- _Instructions for the task_:
Take the data below and extract the lines from the one with "BMW 5 E60 E61" to the one with "de plutônio oriundas", inclusive, exactly as written.

- _Exercise material_:
=== Section Start ===

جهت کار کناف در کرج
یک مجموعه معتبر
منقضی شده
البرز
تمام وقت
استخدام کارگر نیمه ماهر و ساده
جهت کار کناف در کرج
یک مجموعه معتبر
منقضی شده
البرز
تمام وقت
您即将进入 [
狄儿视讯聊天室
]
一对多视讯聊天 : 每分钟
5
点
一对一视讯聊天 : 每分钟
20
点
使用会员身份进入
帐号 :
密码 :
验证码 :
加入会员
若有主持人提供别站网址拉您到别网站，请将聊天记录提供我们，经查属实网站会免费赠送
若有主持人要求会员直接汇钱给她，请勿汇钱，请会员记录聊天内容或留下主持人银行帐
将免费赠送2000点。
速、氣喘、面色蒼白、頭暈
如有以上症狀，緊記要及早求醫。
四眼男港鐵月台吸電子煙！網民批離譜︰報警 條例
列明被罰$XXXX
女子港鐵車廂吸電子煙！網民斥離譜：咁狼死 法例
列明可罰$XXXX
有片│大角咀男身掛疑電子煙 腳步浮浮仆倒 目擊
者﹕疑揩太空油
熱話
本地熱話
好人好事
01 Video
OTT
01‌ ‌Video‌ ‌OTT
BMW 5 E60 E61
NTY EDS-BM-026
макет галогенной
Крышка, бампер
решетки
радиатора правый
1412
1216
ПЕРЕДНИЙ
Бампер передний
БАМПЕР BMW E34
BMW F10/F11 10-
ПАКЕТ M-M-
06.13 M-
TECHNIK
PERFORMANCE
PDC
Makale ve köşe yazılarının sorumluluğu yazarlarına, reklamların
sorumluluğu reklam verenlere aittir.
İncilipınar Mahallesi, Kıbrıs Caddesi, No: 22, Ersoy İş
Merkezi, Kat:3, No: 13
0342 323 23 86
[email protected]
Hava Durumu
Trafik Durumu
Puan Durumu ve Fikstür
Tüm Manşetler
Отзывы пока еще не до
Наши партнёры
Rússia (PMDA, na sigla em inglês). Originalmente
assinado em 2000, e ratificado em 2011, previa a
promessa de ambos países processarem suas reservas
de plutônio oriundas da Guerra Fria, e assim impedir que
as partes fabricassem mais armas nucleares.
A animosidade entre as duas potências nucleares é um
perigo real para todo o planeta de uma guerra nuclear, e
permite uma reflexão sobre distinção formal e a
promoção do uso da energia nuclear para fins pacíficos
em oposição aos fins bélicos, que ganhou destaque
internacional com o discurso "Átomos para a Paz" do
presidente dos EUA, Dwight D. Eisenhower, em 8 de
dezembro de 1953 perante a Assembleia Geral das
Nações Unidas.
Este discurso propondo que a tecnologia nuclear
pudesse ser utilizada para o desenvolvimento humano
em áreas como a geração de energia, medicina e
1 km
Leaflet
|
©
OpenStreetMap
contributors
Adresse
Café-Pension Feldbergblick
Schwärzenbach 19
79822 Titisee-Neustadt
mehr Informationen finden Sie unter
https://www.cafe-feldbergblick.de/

=== Section End ===

- _Exercise output_:
BMW 5 E60 E61
NTY EDS-BM-026
макет галогенной
Крышка, бампер
решетки
радиатора правый
1412
1216
ПЕРЕДНИЙ
Бампер передний
БАМПЕР BMW E34
BMW F10/F11 10-
ПАКЕТ M-M-
06.13 M-
TECHNIK
PERFORMANCE
PDC
Makale ve köşe yazılarının sorumluluğu yazarlarına, reklamların
sorumluluğu reklam verenlere aittir.
İncilipınar Mahallesi, Kıbrıs Caddesi, No: 22, Ersoy İş
Merkezi, Kat:3, No: 13
0342 323 23 86
[email protected]
Hava Durumu
Trafik Durumu
Puan Durumu ve Fikstür
Tüm Manşetler
Отзывы пока еще не до
Наши партнёры
Rússia (PMDA, na sigla em inglês). Originalmente
assinado em 2000, e ratificado em 2011, previa a
promessa de ambos países processarem suas reservas
de plutônio oriundas da Guerra Fria, e assim impedir que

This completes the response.